Argento's penchant for playing the gloved hands of the killer also started with this movie. This is one of the elements that earned him the reputation for being a misogynist, but it's more complicated than that. It's true that Argento identifies with his killers, and it's also true that many of the murders in his movies are highly sexualised and that the victims are usually beautiful women. Quotes like this one don't help either:
"I like women, especially beautiful ones. If they have a good face and figure, I would much prefer to watch them being murdered than an ugly woman or a man."
Which compares interestingly with this famous quote from Edgar Allan Poe:
"The death of a beautiful woman is, unquestionably, the most poetical topic in the world."
I would argue that the key part of Argento's quote is right at the start. Any kind of careful viewing of his movies shows that he really loves women.
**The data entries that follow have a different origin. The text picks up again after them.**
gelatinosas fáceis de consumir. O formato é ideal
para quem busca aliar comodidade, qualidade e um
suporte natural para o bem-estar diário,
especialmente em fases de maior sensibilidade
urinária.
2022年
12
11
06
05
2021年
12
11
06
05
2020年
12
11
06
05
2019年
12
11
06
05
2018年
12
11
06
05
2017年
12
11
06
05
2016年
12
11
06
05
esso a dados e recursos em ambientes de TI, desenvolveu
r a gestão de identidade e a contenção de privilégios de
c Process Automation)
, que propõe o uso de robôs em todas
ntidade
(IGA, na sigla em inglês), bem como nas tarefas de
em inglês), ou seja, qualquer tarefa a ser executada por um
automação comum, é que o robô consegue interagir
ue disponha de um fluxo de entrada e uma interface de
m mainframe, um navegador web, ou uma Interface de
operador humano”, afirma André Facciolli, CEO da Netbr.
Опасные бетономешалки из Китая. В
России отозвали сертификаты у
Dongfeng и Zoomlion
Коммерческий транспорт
I'll get more into this as we go through his filmography, especially one we get into the movies with female protagonists, but straight away in this one we have the simple example that Argento identifies very strongly with the killer - who turns out to be a woman. In fact, the killer turns out to be the victim from that key scene in the art gallery; the clue that Sam has missed is that the man in the raincoat was not attacking, but was in fact defending himself. The man was the killer's husband, who ends up confessing to the killings in order to protect his wife.
The real identity of the killer is revealed in a surprise ending. Unlike the gratuitous twists that modern filmgoers are used to, this one is actually the most important part of the story, and rewatching the movie knowing the ending is actually a lot of fun. Argento doesn't cheat the viewer; all the clues are there throughout.
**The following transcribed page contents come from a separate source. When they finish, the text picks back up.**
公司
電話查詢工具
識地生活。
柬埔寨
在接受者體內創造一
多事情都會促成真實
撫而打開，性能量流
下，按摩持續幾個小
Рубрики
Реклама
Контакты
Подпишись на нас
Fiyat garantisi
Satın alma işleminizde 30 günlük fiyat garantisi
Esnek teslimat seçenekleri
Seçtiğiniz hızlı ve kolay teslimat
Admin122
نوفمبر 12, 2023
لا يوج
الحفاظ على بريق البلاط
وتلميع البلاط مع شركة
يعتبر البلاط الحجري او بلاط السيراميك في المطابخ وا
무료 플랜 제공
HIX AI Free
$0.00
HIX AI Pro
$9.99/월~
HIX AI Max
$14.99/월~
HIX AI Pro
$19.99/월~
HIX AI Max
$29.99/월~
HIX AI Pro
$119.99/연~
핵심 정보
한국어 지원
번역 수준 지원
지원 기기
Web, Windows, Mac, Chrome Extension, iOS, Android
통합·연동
One key image in this movie is a painting of a woman being brutally attacked. This painting depicts a long-suppressed trauma in the killer's life, and when she sees it she is tipped over into psychosis. As the movie's postscript (which amusingly, and slightly mockingly, pays homage to Psycho) explains, seeing the painting has somehow shifted her self-identification away from being the victim into being the attacker, compelling her to repeatedly re-enact her own attack from the other side.
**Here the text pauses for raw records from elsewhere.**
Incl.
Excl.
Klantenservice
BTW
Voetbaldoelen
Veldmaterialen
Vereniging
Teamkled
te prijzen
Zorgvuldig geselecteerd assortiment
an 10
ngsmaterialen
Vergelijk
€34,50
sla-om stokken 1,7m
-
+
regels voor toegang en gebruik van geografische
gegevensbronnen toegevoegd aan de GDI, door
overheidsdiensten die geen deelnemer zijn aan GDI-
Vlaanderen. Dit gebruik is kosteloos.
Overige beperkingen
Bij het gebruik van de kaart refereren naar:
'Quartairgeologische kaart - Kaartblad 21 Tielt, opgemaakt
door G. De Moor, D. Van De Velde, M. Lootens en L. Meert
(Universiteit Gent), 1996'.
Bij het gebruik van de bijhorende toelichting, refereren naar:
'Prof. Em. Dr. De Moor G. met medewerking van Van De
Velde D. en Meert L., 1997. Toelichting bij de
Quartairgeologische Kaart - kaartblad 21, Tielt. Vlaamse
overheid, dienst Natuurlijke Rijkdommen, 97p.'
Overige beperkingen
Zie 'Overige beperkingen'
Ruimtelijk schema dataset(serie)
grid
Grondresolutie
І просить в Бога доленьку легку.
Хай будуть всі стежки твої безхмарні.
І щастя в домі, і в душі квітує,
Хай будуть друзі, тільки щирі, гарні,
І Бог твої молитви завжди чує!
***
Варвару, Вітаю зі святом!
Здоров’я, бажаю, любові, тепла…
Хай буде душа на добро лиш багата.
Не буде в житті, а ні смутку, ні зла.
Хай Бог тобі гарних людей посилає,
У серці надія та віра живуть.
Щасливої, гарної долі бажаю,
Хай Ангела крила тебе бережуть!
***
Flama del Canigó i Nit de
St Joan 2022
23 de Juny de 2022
There's an odd sequence in this movie where a completely different killer shows up, played by the scary-looking Reggie Nalder. This killer uses a gun, and turns out to be a hitman hired by the main killer to eliminate Sam. I don't recall ever seeing another movie where a serial killer hires a hitman. Dealing with a serial killer turns out to be a bad idea, as Nalder later turns up dead himself.
Although Argento had never directed before, nothing about The Bird with the Crystal Plumage demonstrates any neophyte clumsiness. This might simply be down to the fact that he is surrounded by first-rate craftspeople; the cinematographer is Vittorio Storaro (Apocalypse Now, 1900), the music is by Ennio Morricone (who had already composed over a hundred scores, including all of Sergio Leone's westerns, and would go on to compose over three hundred more), etc. He had also grown up with the movies, as his father was a producer and his mother an actor, and before becoming a scriptwriter he was a film critic.
In any case, I'm sure that we can ascribe the beautiful look of the movie to Vittorio Storaro. Anyone who has only ever seen this movie on VHS really needs to check out the DVD as soon as possible.